WHAT TO PRODUCE. Among the lines below, return each one that contains the word "recognition".

MATERIAL FOR THIS EXERCISE.
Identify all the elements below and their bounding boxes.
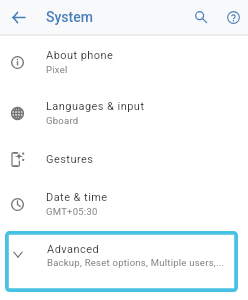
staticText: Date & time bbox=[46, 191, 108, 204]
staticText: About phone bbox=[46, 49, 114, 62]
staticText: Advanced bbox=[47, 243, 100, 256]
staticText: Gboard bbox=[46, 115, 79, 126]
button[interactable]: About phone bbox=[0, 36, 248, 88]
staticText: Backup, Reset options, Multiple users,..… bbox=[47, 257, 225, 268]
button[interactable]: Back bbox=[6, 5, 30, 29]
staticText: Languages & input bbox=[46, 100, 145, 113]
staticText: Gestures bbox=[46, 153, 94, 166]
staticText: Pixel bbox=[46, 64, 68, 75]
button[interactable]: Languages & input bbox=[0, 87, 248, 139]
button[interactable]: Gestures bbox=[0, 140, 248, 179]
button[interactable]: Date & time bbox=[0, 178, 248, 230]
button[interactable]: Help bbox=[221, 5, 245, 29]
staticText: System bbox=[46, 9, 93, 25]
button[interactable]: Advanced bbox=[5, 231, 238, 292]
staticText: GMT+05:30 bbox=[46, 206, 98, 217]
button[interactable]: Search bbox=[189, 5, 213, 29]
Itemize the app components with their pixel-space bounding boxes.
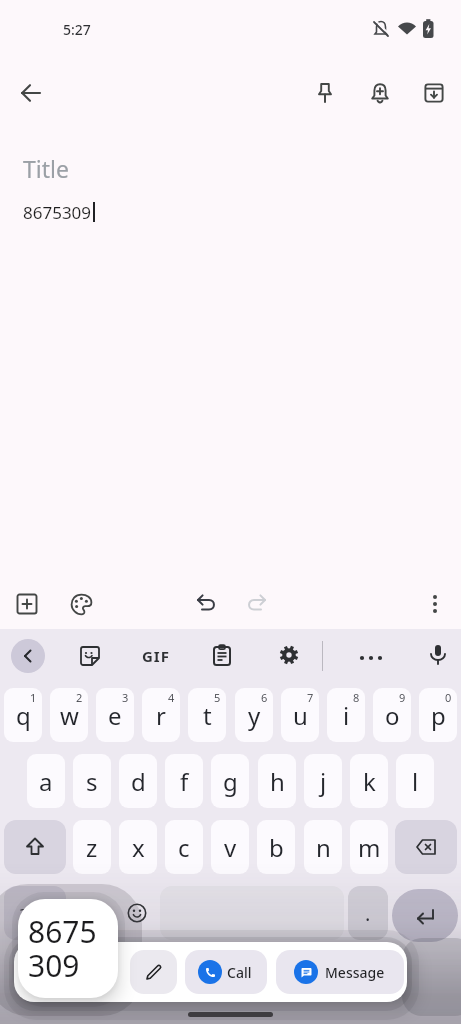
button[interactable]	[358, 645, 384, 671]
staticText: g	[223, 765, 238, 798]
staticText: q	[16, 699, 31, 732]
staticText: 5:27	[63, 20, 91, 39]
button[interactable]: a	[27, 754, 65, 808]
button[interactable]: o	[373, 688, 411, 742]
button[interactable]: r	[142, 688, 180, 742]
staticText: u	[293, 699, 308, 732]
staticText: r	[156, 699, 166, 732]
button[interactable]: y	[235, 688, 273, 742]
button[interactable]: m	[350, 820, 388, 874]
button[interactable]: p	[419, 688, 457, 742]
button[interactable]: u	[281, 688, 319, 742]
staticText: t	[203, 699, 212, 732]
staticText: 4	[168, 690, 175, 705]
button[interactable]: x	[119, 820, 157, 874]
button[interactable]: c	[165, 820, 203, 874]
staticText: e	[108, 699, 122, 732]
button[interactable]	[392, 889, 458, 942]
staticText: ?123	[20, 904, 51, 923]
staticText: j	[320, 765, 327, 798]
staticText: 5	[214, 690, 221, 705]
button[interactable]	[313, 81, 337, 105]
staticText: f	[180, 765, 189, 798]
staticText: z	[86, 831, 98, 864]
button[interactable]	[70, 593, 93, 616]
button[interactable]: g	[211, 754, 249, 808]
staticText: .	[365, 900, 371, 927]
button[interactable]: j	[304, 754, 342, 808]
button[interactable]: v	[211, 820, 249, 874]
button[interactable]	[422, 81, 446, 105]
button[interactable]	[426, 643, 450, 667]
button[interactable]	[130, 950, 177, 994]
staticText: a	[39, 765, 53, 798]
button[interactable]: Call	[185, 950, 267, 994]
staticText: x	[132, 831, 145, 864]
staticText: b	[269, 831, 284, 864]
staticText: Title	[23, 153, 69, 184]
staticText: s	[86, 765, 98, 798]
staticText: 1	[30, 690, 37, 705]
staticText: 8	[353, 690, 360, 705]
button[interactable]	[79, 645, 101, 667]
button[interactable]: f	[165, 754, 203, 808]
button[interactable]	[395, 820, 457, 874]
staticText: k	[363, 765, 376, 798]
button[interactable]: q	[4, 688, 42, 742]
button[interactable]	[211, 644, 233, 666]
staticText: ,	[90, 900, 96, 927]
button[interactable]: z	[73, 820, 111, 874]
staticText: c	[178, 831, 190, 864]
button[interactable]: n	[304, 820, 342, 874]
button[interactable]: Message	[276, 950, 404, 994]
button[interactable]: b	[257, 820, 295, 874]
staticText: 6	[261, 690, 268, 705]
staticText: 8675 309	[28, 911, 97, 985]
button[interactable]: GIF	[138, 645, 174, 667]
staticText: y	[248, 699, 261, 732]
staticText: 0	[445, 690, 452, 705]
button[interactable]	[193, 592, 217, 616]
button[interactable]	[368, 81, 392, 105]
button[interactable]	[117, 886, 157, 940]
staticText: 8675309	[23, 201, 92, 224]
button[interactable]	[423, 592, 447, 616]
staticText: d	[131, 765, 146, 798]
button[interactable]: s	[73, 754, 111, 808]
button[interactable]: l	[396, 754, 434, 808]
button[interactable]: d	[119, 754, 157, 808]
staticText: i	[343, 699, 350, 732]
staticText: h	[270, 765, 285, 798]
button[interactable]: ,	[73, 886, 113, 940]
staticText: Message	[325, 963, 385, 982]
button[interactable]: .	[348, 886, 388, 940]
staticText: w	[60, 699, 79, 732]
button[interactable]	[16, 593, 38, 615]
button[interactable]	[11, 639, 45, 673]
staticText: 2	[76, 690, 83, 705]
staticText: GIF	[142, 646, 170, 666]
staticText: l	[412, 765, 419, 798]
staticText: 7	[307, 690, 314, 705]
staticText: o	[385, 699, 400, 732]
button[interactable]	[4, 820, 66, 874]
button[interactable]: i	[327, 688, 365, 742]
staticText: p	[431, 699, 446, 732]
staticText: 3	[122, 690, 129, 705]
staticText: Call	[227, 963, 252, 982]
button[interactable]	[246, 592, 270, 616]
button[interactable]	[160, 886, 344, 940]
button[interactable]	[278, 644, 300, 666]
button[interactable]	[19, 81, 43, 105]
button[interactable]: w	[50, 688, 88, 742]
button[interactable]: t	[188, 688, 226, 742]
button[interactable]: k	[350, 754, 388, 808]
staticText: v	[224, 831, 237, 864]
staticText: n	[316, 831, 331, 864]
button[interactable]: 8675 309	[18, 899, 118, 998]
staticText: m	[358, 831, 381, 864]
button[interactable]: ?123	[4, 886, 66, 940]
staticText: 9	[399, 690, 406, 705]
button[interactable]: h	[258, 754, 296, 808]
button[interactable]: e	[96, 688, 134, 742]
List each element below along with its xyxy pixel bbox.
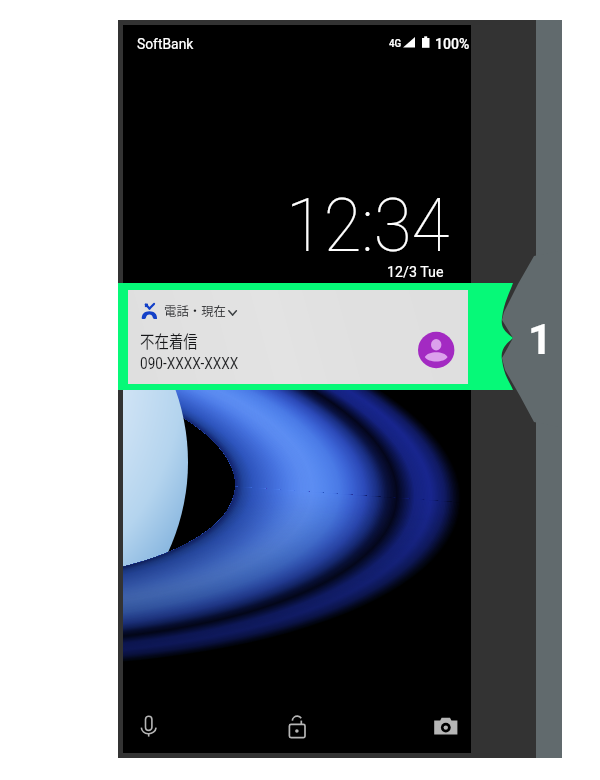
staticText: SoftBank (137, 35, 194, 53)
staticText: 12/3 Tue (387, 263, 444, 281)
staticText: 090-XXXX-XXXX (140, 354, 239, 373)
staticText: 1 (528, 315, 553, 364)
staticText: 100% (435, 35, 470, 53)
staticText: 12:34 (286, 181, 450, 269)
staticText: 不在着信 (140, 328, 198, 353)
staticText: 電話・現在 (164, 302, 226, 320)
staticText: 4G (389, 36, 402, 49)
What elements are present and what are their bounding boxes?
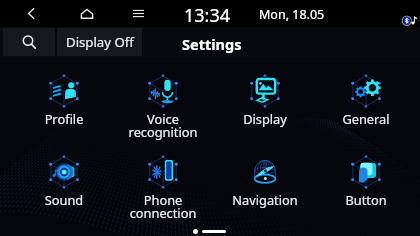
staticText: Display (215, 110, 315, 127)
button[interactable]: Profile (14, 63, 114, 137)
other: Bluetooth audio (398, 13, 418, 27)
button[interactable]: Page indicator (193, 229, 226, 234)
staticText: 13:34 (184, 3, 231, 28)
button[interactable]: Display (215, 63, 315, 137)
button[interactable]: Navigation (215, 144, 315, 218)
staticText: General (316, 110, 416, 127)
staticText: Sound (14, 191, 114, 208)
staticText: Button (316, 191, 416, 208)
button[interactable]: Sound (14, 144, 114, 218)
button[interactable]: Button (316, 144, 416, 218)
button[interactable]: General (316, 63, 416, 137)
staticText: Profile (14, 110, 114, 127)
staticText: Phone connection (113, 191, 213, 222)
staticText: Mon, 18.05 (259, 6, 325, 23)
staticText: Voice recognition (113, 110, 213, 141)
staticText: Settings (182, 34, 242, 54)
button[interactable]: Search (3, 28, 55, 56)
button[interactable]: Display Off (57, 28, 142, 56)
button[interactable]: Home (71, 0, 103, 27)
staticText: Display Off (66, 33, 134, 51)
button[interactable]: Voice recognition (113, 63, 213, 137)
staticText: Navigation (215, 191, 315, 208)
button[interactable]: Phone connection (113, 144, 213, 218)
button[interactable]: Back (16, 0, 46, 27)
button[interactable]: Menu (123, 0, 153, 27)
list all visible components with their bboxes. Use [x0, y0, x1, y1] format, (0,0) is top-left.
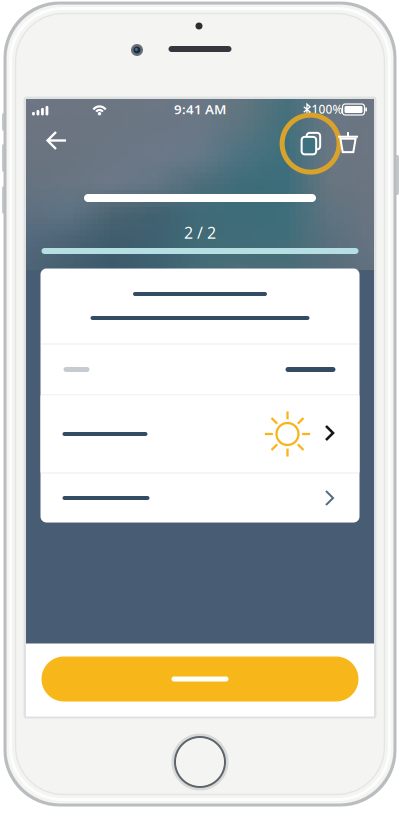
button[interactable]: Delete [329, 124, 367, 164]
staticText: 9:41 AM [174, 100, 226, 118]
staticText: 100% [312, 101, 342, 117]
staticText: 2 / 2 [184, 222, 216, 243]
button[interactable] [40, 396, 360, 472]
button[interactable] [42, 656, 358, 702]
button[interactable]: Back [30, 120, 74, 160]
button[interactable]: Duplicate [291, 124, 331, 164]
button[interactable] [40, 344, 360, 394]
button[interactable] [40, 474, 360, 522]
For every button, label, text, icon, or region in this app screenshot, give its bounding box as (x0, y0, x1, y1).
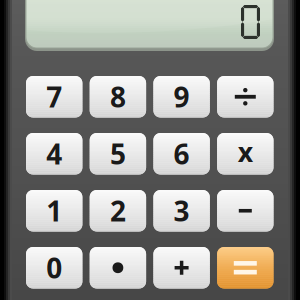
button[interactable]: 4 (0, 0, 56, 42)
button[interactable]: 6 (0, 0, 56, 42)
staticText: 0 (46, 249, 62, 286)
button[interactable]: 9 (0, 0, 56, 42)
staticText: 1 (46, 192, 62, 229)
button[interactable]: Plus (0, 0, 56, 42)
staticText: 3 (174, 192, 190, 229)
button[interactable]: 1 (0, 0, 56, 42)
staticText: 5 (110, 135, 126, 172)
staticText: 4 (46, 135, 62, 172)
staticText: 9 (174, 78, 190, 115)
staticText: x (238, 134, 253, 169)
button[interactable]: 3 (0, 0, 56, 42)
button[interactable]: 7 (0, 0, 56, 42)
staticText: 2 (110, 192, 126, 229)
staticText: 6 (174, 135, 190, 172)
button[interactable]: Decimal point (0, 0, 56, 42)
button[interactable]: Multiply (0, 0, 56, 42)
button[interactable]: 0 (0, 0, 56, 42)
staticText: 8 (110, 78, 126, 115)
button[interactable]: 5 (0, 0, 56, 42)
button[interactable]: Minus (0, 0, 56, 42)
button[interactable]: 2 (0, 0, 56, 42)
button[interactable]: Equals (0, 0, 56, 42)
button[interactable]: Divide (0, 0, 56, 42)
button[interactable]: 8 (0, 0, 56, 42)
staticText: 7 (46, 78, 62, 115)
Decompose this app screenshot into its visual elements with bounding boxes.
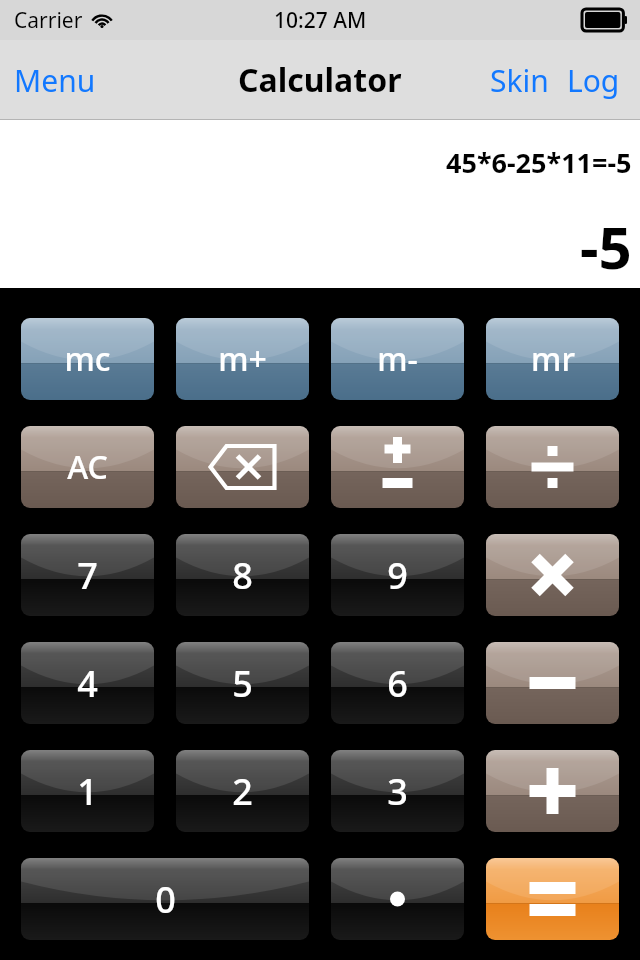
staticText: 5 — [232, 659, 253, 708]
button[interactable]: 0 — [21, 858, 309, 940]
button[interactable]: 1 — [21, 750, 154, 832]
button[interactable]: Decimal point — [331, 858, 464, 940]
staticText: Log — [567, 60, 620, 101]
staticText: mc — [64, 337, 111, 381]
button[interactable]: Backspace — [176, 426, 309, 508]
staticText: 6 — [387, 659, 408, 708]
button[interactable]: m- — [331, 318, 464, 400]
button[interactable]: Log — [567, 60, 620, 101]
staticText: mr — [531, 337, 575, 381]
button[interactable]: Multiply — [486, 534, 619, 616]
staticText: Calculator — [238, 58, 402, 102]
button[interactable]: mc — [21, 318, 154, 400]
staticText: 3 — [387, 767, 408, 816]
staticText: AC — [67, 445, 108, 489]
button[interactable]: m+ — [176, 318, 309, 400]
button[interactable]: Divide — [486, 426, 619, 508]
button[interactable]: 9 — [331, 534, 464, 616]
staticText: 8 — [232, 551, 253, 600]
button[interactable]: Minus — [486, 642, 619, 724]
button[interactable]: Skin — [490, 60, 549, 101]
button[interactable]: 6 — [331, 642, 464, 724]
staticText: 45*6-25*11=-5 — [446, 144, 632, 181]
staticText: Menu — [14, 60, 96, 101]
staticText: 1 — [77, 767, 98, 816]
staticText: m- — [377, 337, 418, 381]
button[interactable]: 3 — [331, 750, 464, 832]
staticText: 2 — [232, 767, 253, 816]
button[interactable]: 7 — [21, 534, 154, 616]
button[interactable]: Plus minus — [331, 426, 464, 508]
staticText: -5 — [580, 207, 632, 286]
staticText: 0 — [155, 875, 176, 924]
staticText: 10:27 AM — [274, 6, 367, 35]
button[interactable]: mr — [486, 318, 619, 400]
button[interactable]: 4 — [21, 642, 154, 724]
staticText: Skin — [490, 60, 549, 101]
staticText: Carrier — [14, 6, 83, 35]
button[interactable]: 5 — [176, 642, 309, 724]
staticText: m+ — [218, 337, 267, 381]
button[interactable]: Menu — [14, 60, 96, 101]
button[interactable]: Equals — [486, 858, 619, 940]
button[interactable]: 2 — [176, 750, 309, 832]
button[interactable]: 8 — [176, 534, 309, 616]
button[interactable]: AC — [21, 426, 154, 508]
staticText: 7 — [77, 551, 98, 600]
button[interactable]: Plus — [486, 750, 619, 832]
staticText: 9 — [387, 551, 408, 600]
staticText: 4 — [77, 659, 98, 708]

RESPONSE BELOW.
staticText: Voice recognition (113, 110, 213, 141)
button[interactable]: Voice recognition (113, 63, 213, 137)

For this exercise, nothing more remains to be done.